Dit feit wordt verklaard door de enorme invloed die het macrosysteem op eerdere systemen produceert. De sociale klasse, de etnische en religieuze groep, sociale gebruiken en sociaal-culturele normen bepalen voor een groot deel de individuele ontwikkeling van elke persoon en de kwaliteit van hun relaties.

De belangrijkste aspecten die dit laatste systeem van het ecologische model bepalen zijn: 

a) Overheidsbeleid

Elke regio heeft een reeks wetten en beleidsregels die dicteren welk gedrag van individuen is toegestaan ​​en welke worden bestraft.

Op deze manier wordt een groot deel van de persoonlijke ontwikkeling beperkt door de normen en wetten die worden opgelegd door de overheidsinstanties in de regio waarin het individu zich ontwikkelt..

b) Sociaal-culturele normen

In elke context wordt het functioneren van mensen impliciet bepaald door een reeks sociaal-culturele normen.

Deze normen laten de socialisatie tussen individuen toe en de co-existentie daartussen. Op dezelfde manier proberen ze prestatienormen vast te stellen die wederzijds begrip mogelijk maken.

Sociaal-culturele normen variëren in elke geografische regio en met name in elke culturele regio. Hoe groter de culturele verschillen tussen regio's, hoe groter de verschillen in de individuele ontwikkeling van hun leden.

c) Sociale evaluaties

Naast de regels bestaat er een grote verscheidenheid aan operationele regels die worden bepaald door de sociale waarde van de leden van de omgeving.

Zitten op de straat is bijvoorbeeld geen verboden gedrag. Het is echter een sociaal extravagant element volgens welke contexten.

Deze oneindigheid van sociale regels dicteert een groot deel van het gedrag van mensen en dicteert met name hun ontwikkeling.

Kritiek op het ecologische model

Het ecologische model van Bronfenbrenner biedt een gedetailleerde analyse van de omgevingsfactoren van menselijke ontwikkeling.

Momenteel is het een van de meest geaccepteerde en gebruikte theorieën binnen het kader van de evolutionaire psychologie, omdat het de mogelijkheid biedt om op gedetailleerde wijze de invloed van context en omgeving op persoonlijke ontwikkeling te analyseren.

Dit model heeft echter ook een aantal kritieken gekregen.
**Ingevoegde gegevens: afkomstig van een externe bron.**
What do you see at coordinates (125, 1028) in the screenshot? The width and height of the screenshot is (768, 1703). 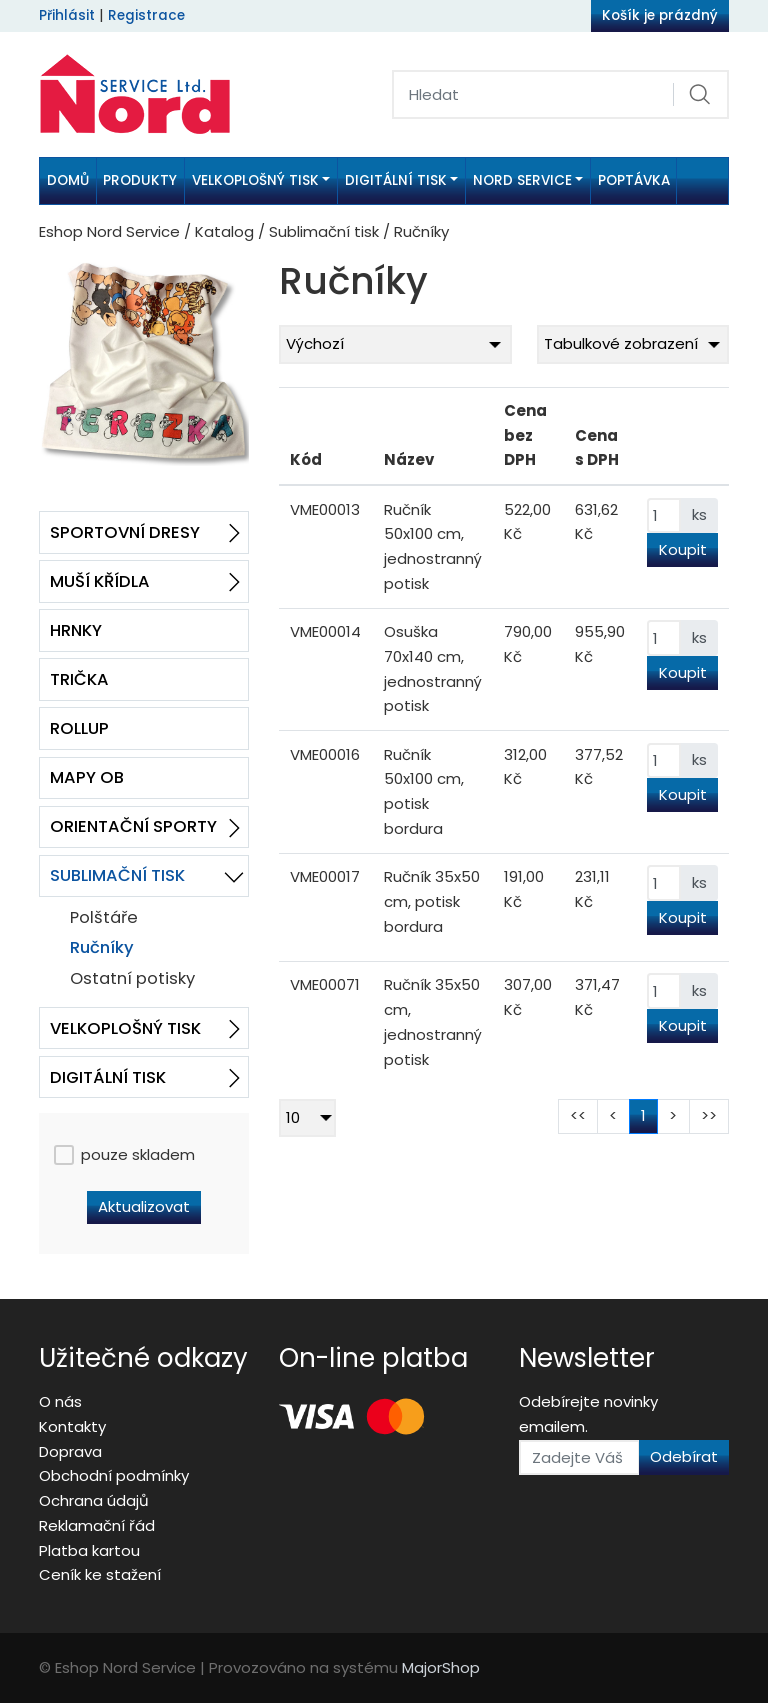 I see `Velkoplošný tisk` at bounding box center [125, 1028].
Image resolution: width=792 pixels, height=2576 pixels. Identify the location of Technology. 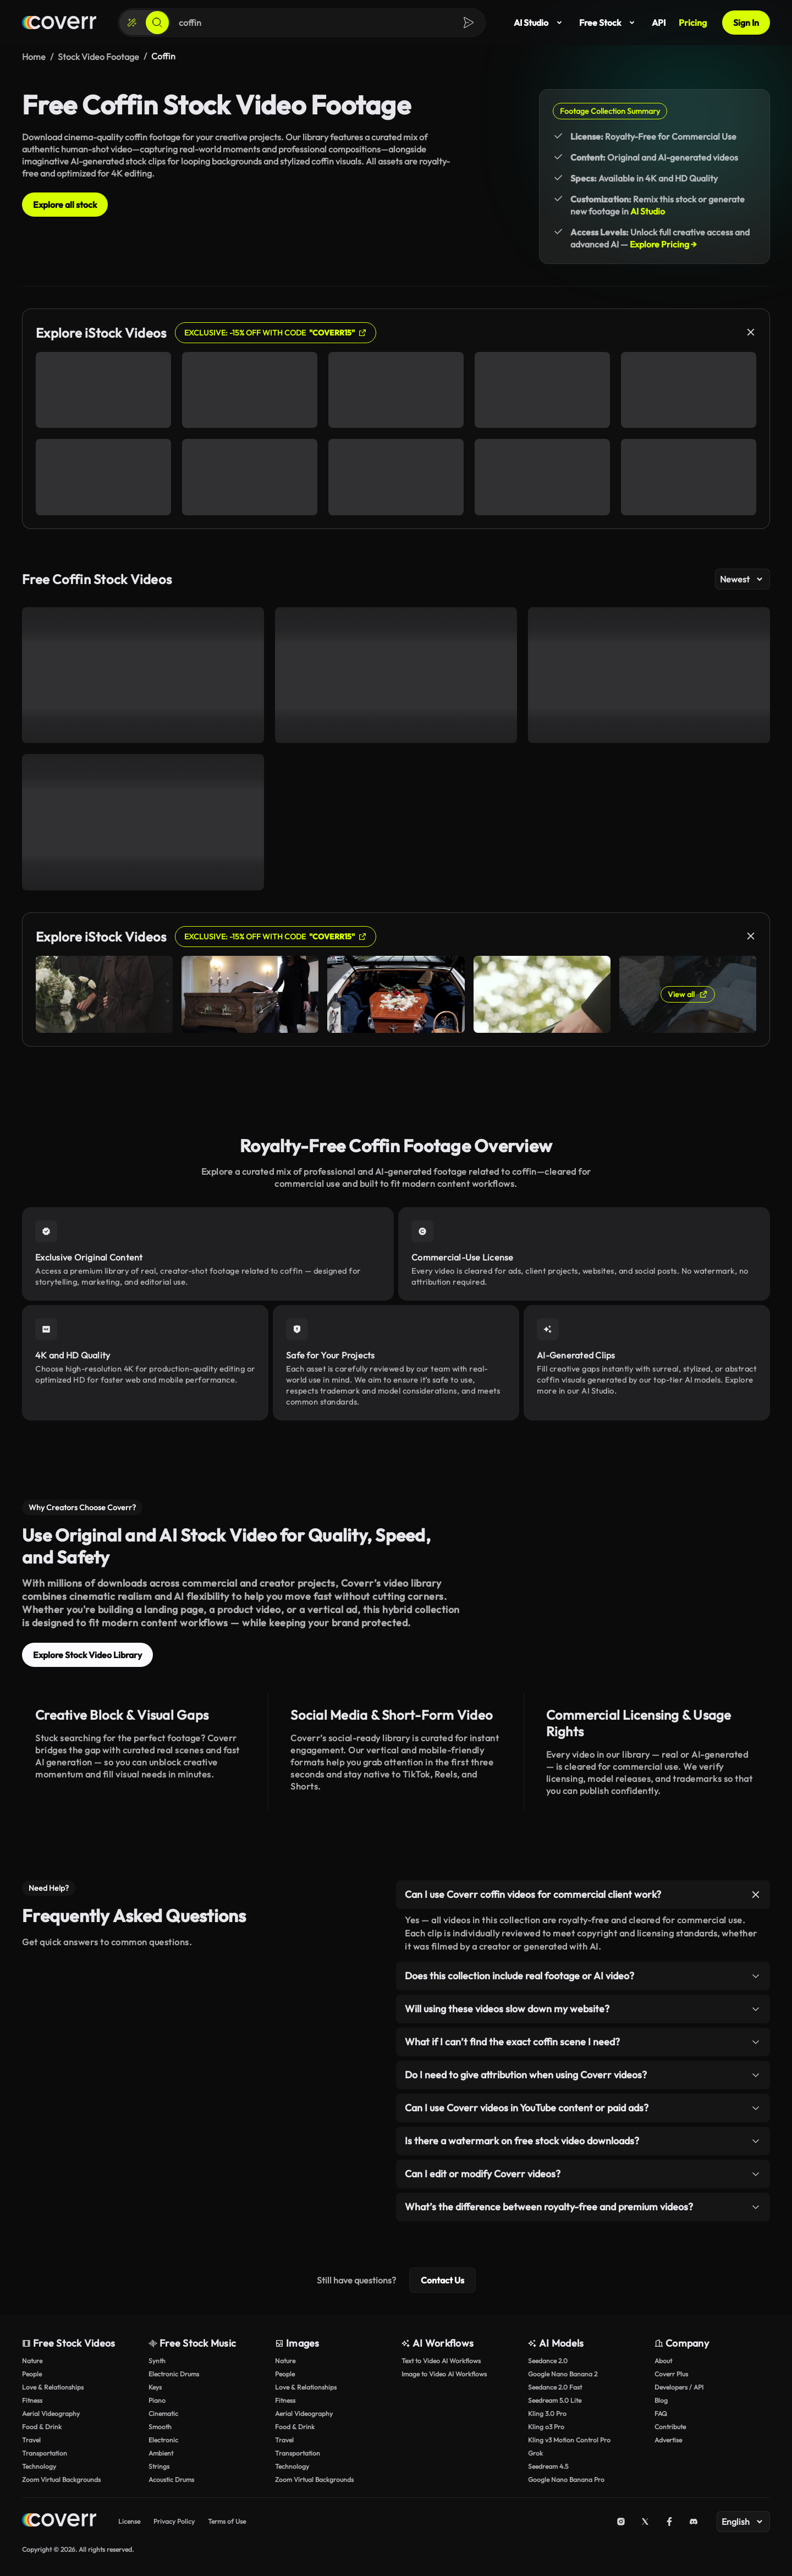 (39, 2466).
Vooral vanwege de kleine aandacht die de theorie biedt voor de biologische en cognitieve factoren.

Het ecologische model verklaart persoonlijke ontwikkeling alleen door het contextuele aspect, een element dat direct kan worden geïntervenieerd.

In die zin, ondanks het feit dat meerdere onderzoeken hebben aangetoond dat milieufactoren meer gewicht lijken te hebben in de ontwikkeling van mensen dan biologische factoren, kan het bestaan ​​van de laatste niet worden ontkend..
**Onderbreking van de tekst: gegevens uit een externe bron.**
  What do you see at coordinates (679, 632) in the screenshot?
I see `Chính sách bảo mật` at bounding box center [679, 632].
Elk individu wordt geboren met een biologisch deel dat bepalend is voor hun ontwikkeling en progressie. Hoewel de genetische elementen meestal zeer kwetsbaar zijn voor het milieu, lijken ze ook een min of meer relevante rol te spelen in de ontwikkeling van de persoonlijkheid en de individuele kenmerken van de onderwerpen..
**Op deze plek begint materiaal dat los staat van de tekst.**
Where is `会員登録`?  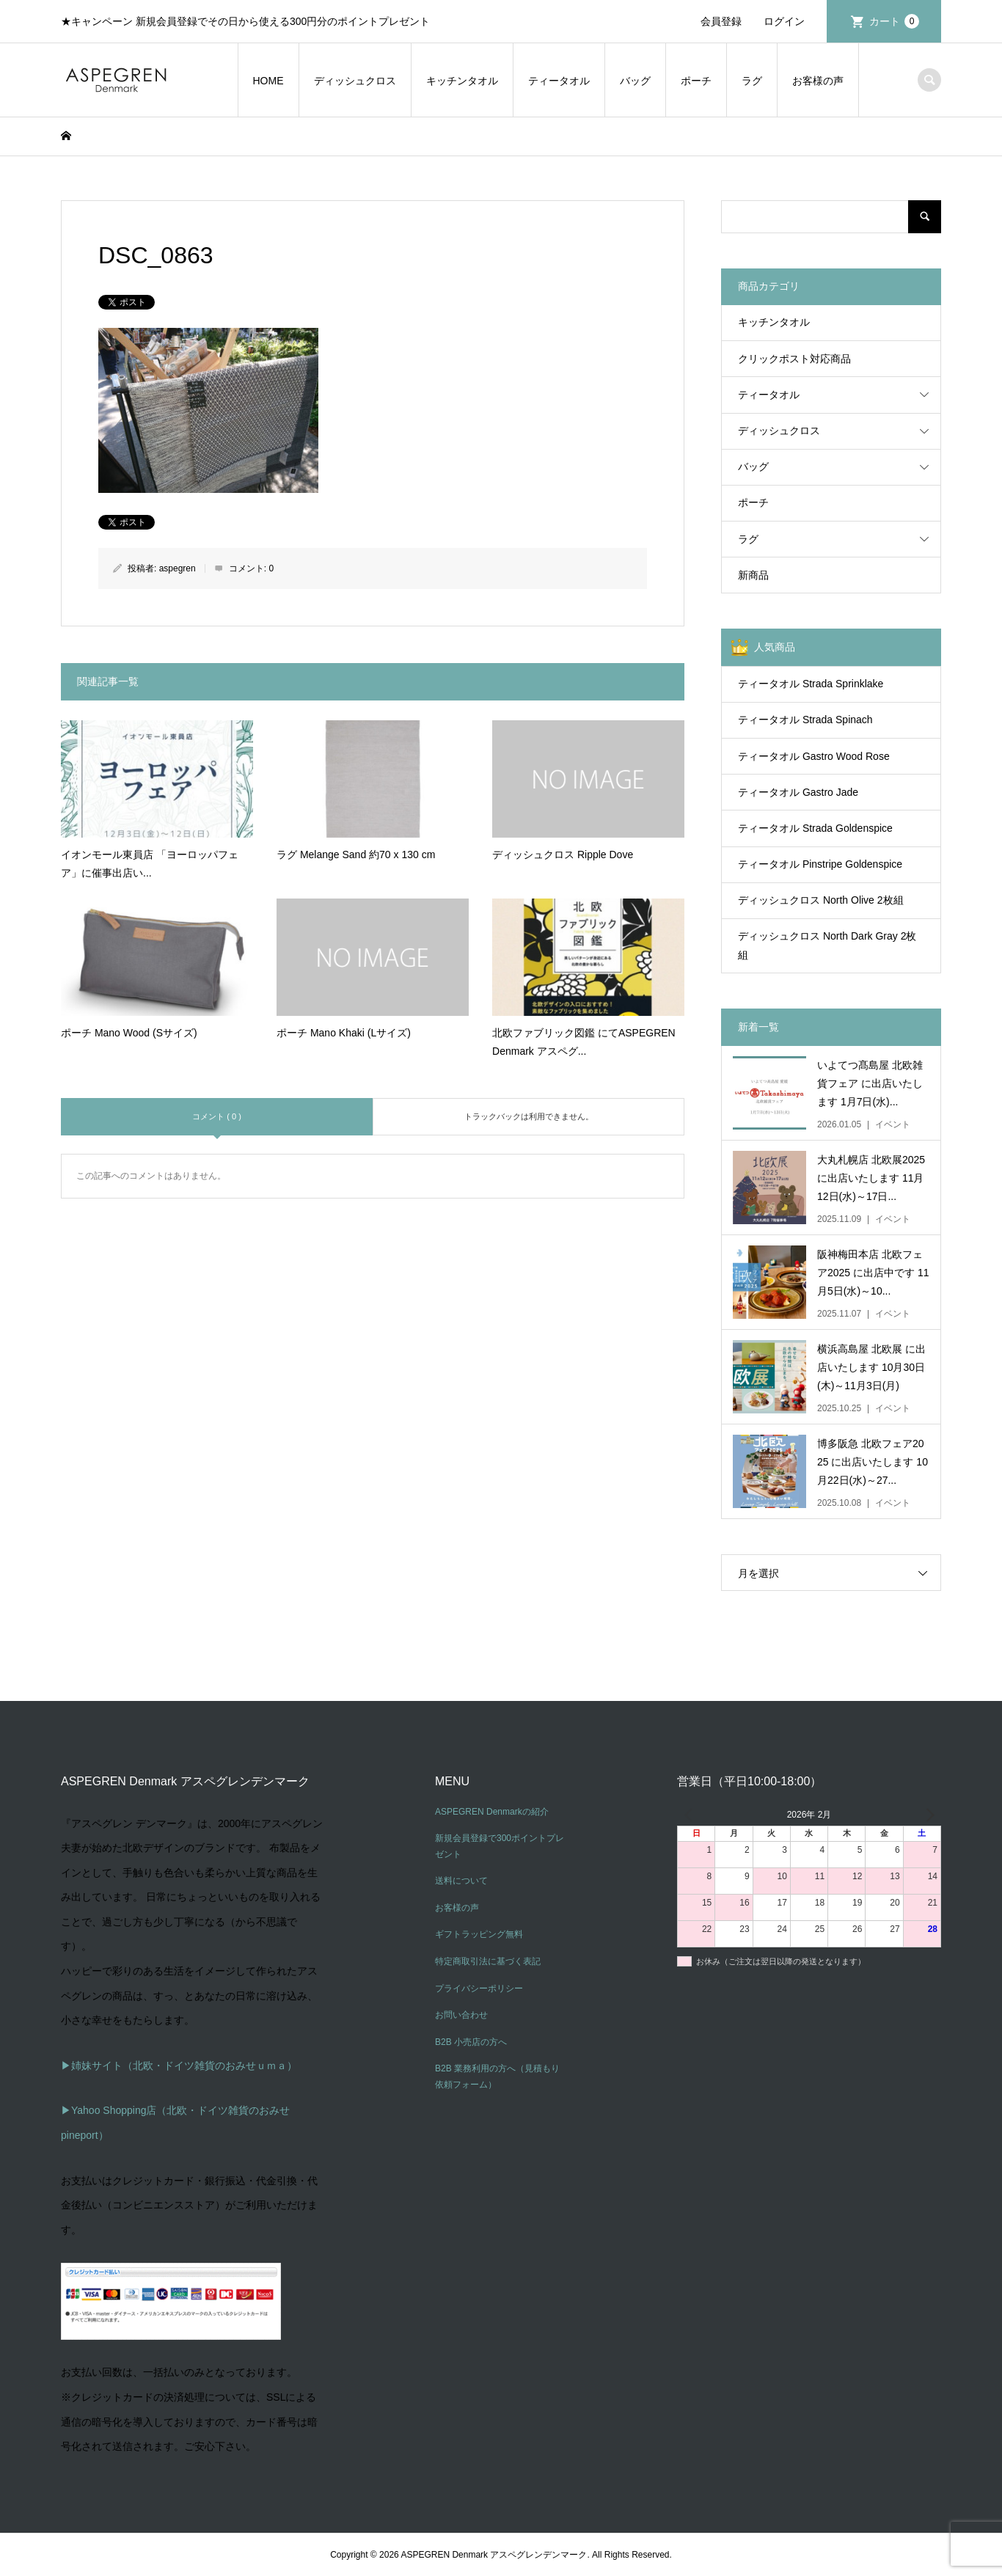 会員登録 is located at coordinates (721, 21).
Hoewel het ecologische model een zeer goede theorie is om de individuele ontwikkeling te verklaren, ontbreekt het dus aan verklarende elementen over de biologische verschillen van mensen.

referenties

  1. Bronfenbrenner, U. (1976). De ecologie van menselijke ontwikkeling: geschiedenis en perspectieven. Psychology, 19 (5), 537-549.
  1. Bronfenbrenner, U. (1977a). Lewinische ruimte en ecologische substantie. Journal of Social Issues, 33 (4), 199-212.
  1. Bronfenbrenner, U. (1977b). Op weg naar een experimentele ecologie van menselijke ontwikkeling. American Psychologist, 32 (7), 513-531.
  1. Bronfenbrenner, U. (1979). De ecologie van menselijke ontwikkeling. Cambridge, Harvard University Press. (Cast: The ecology of human development, Barcelona, ​​Editions Paidós, 1987).
  1. Bronfenbrenner, U. (1986). Ecologie van het gezin als context voor menselijke ontwikkeling: onderzoeksperspectieven. Ontwikkelingspsychologie, 22 (6), 723-742.
  1. Bronfenbrenner, U. (1992). Ecologische systeemtheorie. In R. Vasta (Ed.), Zes theorieën over de ontwikkeling van kinderen: herziene formuleringen en actuele kwesties. (Pp 187-249). Bristol: Jessica Kingsley Publisher.
  1. Bronfenbrenner, U. (1999). Omgevingen in ontwikkelingsperspectief: theoretische en operationele modellen. In S.L. Friedman (red.),. Het meten van de omgeving gedurende de levensduur: opkomende methoden en concepten (pp 3-38). Woshington, DC.: American Psychological Association.